**Directions for this task**
Repeat only the lines below from the one containing "มันหล่อลื่นที่" through the one containing "ความผิดพลาดทั่วไปและผลกระทบของพวกเขา", inclusive, exactly as written.

Collected data:

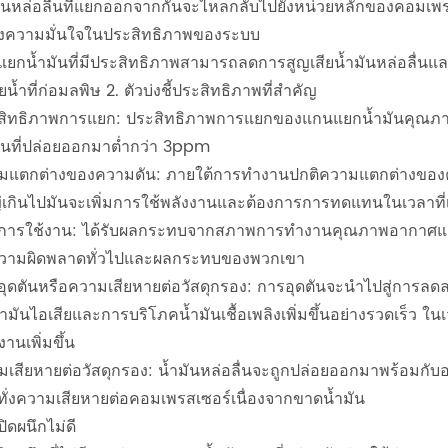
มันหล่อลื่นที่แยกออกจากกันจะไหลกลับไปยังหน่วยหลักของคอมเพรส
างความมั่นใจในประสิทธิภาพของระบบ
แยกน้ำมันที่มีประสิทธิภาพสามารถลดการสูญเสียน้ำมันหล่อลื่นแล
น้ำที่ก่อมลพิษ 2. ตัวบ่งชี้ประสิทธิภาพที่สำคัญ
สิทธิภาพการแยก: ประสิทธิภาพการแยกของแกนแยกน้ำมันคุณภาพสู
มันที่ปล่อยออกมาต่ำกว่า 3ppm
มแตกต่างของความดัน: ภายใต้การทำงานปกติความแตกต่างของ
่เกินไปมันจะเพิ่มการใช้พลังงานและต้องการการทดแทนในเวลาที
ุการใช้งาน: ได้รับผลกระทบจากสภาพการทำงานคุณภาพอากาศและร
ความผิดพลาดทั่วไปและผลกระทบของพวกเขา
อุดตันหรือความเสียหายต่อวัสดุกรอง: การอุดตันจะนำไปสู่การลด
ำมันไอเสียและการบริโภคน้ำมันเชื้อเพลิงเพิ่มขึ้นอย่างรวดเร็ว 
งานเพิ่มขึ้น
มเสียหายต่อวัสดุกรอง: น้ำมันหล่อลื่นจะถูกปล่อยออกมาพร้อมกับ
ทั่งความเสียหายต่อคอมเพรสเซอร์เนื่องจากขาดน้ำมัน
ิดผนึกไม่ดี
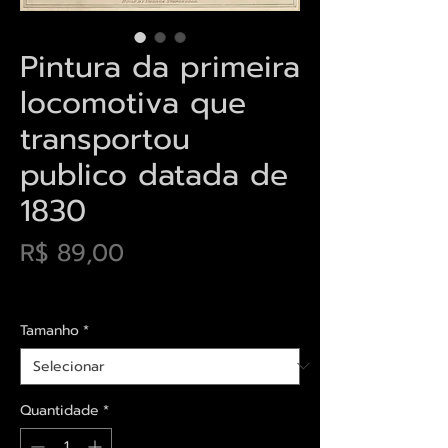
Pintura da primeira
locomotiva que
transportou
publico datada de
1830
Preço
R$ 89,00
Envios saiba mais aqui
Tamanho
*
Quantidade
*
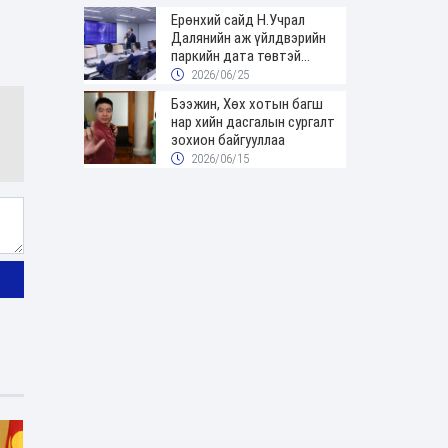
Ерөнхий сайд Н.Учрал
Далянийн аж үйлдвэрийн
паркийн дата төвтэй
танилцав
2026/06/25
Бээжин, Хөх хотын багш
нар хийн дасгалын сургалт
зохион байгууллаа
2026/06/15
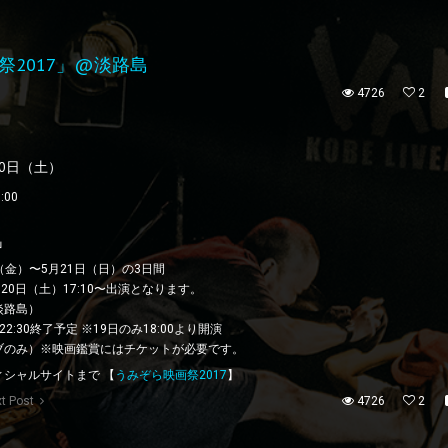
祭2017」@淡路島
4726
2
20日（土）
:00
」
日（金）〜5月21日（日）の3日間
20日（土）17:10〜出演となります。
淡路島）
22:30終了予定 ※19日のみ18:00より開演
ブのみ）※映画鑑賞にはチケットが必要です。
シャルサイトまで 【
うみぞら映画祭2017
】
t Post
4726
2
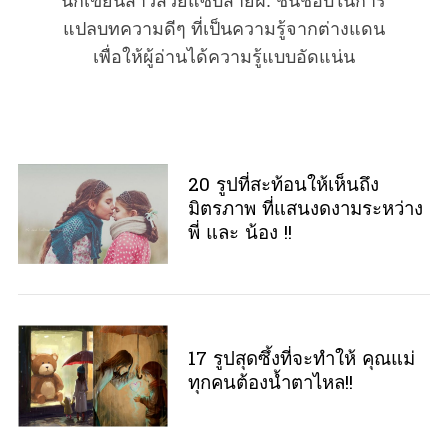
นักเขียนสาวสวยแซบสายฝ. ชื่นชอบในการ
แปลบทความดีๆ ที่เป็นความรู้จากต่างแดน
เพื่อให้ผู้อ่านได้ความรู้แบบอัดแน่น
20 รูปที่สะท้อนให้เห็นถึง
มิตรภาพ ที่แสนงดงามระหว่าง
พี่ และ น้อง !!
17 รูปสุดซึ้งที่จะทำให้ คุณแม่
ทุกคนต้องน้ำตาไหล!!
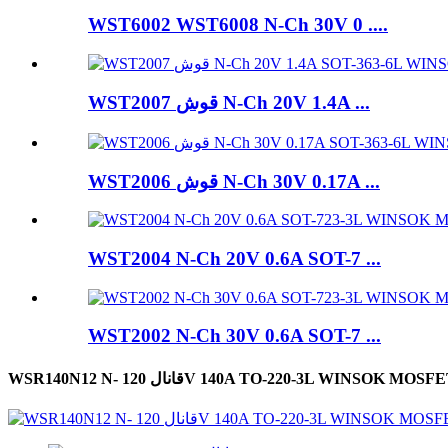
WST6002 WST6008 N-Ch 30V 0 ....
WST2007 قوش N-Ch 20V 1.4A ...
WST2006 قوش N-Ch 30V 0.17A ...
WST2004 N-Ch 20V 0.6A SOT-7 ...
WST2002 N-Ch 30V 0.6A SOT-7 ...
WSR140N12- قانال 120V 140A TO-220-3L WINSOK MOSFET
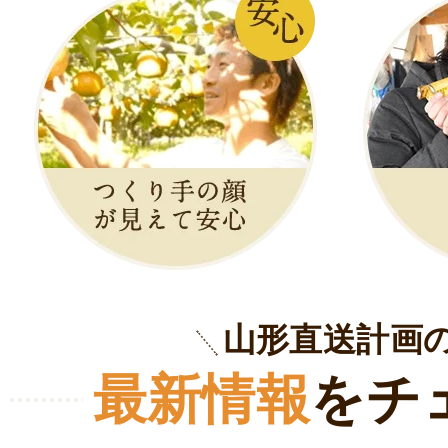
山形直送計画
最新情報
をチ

...

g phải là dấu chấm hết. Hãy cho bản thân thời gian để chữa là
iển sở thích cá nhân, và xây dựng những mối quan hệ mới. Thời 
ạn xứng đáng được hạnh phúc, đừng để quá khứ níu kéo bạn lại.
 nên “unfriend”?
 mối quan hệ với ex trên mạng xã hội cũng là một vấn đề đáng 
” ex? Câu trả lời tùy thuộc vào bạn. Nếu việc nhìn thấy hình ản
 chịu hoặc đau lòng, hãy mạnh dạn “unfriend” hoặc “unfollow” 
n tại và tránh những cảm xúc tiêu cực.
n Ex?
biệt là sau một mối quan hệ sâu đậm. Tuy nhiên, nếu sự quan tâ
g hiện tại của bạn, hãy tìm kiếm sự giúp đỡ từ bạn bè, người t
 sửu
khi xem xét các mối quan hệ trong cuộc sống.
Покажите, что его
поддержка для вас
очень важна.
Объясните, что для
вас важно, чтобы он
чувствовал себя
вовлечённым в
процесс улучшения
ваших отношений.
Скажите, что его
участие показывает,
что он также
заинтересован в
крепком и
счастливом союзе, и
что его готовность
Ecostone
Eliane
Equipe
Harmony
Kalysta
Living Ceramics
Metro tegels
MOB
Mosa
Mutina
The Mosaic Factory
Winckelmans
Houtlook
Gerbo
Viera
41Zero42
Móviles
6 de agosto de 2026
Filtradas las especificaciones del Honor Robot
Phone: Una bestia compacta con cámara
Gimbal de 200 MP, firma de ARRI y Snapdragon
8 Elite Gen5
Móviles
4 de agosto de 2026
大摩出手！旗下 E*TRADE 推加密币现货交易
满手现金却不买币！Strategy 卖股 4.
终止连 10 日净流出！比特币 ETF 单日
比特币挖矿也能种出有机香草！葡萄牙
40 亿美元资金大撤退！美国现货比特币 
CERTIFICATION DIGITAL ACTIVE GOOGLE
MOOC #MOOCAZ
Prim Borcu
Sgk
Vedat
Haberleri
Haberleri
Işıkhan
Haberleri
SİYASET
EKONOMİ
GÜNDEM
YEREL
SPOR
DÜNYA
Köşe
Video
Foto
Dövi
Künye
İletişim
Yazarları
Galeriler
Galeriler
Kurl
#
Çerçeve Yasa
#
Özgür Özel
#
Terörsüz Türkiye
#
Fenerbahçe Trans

**Answer for the task**
มันหล่อลื่นที่แยกออกจากกันจะไหลกลับไปยังหน่วยหลักของคอมเพรส
างความมั่นใจในประสิทธิภาพของระบบ
แยกน้ำมันที่มีประสิทธิภาพสามารถลดการสูญเสียน้ำมันหล่อลื่นแล
น้ำที่ก่อมลพิษ 2. ตัวบ่งชี้ประสิทธิภาพที่สำคัญ
สิทธิภาพการแยก: ประสิทธิภาพการแยกของแกนแยกน้ำมันคุณภาพสู
มันที่ปล่อยออกมาต่ำกว่า 3ppm
มแตกต่างของความดัน: ภายใต้การทำงานปกติความแตกต่างของ
่เกินไปมันจะเพิ่มการใช้พลังงานและต้องการการทดแทนในเวลาที
ุการใช้งาน: ได้รับผลกระทบจากสภาพการทำงานคุณภาพอากาศและร
ความผิดพลาดทั่วไปและผลกระทบของพวกเขา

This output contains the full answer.